■ BRIEF ■
Retrieve every line of the data holding the word "lobe".

■ PROVIDED INFORMATION ■
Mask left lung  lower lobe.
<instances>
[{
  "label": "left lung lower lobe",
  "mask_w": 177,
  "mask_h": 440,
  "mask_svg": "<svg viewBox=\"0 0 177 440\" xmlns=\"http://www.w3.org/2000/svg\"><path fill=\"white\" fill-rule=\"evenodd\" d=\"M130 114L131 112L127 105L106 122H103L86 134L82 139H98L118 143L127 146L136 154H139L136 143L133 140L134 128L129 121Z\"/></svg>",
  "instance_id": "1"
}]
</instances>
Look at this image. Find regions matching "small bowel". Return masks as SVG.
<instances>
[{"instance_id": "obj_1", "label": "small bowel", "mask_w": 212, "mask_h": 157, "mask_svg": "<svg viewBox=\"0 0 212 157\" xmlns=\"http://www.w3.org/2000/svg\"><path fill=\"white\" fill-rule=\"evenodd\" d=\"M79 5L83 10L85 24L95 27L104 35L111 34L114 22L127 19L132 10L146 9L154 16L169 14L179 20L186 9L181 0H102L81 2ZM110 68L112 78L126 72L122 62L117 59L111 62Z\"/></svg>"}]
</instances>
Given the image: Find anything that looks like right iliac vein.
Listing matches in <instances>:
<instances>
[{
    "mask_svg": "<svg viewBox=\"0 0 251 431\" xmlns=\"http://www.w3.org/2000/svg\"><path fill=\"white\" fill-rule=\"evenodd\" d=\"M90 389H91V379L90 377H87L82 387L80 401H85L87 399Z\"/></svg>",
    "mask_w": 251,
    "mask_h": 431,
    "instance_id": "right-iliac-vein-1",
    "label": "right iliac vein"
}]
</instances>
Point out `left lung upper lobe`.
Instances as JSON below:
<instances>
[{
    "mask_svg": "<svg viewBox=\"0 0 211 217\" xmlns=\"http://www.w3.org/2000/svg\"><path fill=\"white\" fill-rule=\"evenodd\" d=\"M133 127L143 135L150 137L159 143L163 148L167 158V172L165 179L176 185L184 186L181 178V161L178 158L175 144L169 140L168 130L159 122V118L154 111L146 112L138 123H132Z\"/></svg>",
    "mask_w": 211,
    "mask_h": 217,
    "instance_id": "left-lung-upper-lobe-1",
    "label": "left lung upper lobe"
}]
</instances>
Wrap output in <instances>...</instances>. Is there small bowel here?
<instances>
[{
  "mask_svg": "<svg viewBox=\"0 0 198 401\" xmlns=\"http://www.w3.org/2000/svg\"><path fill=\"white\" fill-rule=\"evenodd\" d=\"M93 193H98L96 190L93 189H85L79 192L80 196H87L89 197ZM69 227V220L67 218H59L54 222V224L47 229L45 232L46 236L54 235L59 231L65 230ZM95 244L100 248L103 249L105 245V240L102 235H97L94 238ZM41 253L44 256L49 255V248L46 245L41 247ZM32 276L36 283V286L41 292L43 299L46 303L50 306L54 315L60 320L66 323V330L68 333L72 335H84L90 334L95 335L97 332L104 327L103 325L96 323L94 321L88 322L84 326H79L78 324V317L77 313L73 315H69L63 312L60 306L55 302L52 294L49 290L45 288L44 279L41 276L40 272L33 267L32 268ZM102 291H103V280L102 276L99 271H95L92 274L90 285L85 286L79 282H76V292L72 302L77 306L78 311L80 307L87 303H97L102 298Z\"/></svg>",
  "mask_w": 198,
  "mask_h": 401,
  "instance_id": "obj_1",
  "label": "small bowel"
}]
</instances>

■ RESULT OF THIS TASK ■
Mask left lung  lower lobe.
  "label": "left lung lower lobe",
Point out `left lung upper lobe`.
    "instance_id": "left-lung-upper-lobe-1",
    "label": "left lung upper lobe"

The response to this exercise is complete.